Fletcher Lance, vice president and national healthcare leader at consulting firm North Highland, agrees the delay might be something of a mixed blessing even for small practices grateful for the extra time. "Many were using hope as a strategy - and it worked," he said. "This might lead them to think that the same strategy will work again."
However, faith in an ever-receding deadline will only lead to more panic when the deadline comes around again. Even those with a great deal of sympathy for the challenges ICD-10 creates for physicians can see potential problems in what might seem like good news. "Physicians are facing tough times right now, but we need to be realistic," said Maxine Lewis, healthcare consultant and author of "Working With Insurance and Managed Care Plans: A Guide To Getting Paid." "I think it will happen, and another year's delay will just reduce the pressure physicians put on their vendors to change their codes. I'm a physicians' advocate and I don't think this delay is good for physicians."

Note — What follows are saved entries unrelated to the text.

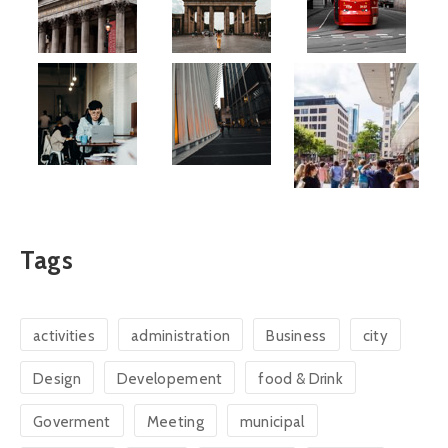
Tags
activities
administration
Business
city
Design
Developement
food & Drink
Goverment
Meeting
municipal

So what's the right strategy? "The smart thing to do," said Lance, "is to take a careful look at where you are [in preparation] and recalibrate." This advice applies no matter how far along you are or how much money you've already spent. "Before doing anything, look at the timeline [to Oct. 1, 2015 at the earliest] and decide how to spread your resources over a bigger amount of time. If you have been training or working with vendors, continue to do that. But don't take this as an excuse to stop preparing," Lance said.

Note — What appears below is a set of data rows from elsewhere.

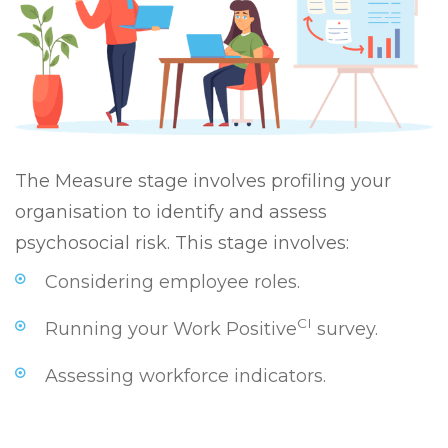
The Measure stage involves profiling your
organisation to identify and assess
psychosocial risk. This stage involves:
Considering employee roles.
CI
Running your Work Positive
survey.
Assessing workforce indicators.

In school, the students who took that unexpected reprieve as an opportunity to make up for lost time, or to continue to bone up, ended up passing the test. Those who saw it as an excuse to take a bit of time off didn't do so well. The same will happen to medical practices. Those who use this extra time wisely will be in much better shape when ICD-10 does come around, whether that turns out to be October 2015 or not.